### Information shown

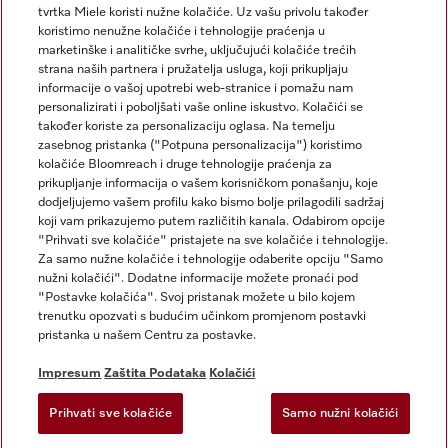
tvrtka Miele koristi nužne kolačiće. Uz vašu privolu također
koristimo nenužne kolačiće i tehnologije praćenja u
marketinške i analitičke svrhe, uključujući kolačiće trećih
strana naših partnera i pružatelja usluga, koji prikupljaju
informacije o vašoj upotrebi web-stranice i pomažu nam
personalizirati i poboljšati vaše online iskustvo. Kolačići se
Miele na Instagramu
Miele na Facebooku
također koriste za personalizaciju oglasa. Na temelju
zasebnog pristanka ("Potpuna personalizacija") koristimo
kolačiće Bloomreach i druge tehnologije praćenja za
prikupljanje informacija o vašem korisničkom ponašanju, koje
dodjeljujemo vašem profilu kako bismo bolje prilagodili sadržaj
koji vam prikazujemo putem različitih kanala. Odabirom opcije
Impresum
"Prihvati sve kolačiće" pristajete na sve kolačiće i tehnologije.
Za samo nužne kolačiće i tehnologije odaberite opciju "Samo
Opći uvjeti
nužni kolačići". Dodatne informacije možete pronaći pod
Zaštita podataka
"Postavke kolačića". Svoj pristanak možete u bilo kojem
trenutku opozvati s budućim učinkom promjenom postavki
Uvjeti Korištenja
pristanka u našem Centru za postavke.
Izjava o pristupačnosti
Zakon o digitalnim uslugama
Impresum
Zaštita Podataka
Kolačići
Obrazac za odustanak
Prihvati sve kolačiće
Samo nužni kolačići
Postavke kolačića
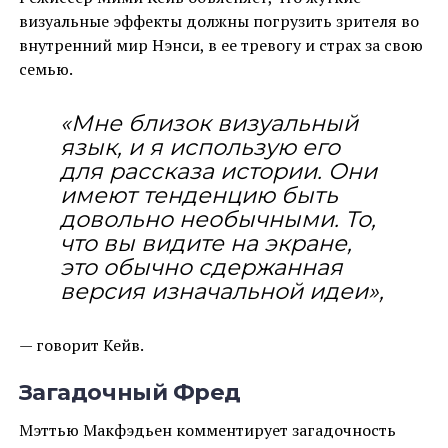
визуальные эффекты должны погрузить зрителя во
внутренний мир Нэнси, в ее тревогу и страх за свою
семью.
«Мне близок визуальный
язык, и я использую его
для рассказа истории. Они
имеют тенденцию быть
довольно необычными. То,
что вы видите на экране,
это обычно сдержанная
версия изначальной идеи»,
— говорит Кейв.
Загадочный Фред
Мэттью Макфэдьен комментирует загадочность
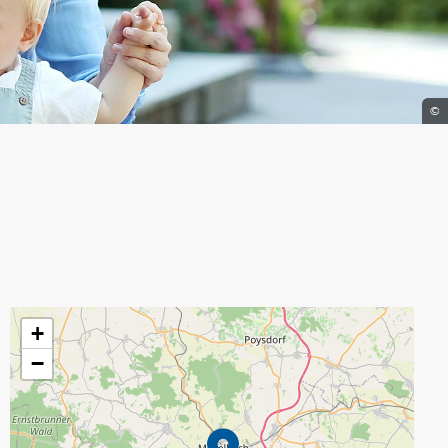
©
+
−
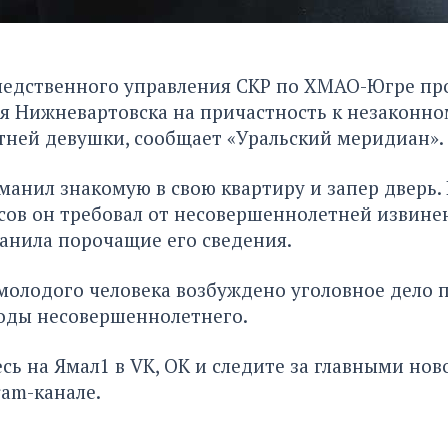
ледственного управления СКР по ХМАО-Югре про
ля Нижневартовска на причастность к незаконн
тней девушки,
сообщает «Уральский меридиан».
анил знакомую в свою квартиру и запер дверь. 
сов он требовал от несовершеннолетней извинен
анила порочащие его сведения.
олодого человека возбуждено уголовное дело 
оды несовершеннолетнего.
сь на Ямал1 в
VK
,
ОК
и следите за главными нов
ram-канале
.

### Exercise details
Would you please reproduce verbatim the run of lines that opens the listing and ends with the line holding "prikupljanje informacija o", and only that run, leaving every picture out?

### Response
tvrtka Miele koristi nužne kolačiće. Uz vašu privolu također
koristimo nenužne kolačiće i tehnologije praćenja u
marketinške i analitičke svrhe, uključujući kolačiće trećih
strana naših partnera i pružatelja usluga, koji prikupljaju
informacije o vašoj upotrebi web-stranice i pomažu nam
personalizirati i poboljšati vaše online iskustvo. Kolačići se
Miele na Instagramu
Miele na Facebooku
također koriste za personalizaciju oglasa. Na temelju
zasebnog pristanka ("Potpuna personalizacija") koristimo
kolačiće Bloomreach i druge tehnologije praćenja za
prikupljanje informacija o vašem korisničkom ponašanju, koje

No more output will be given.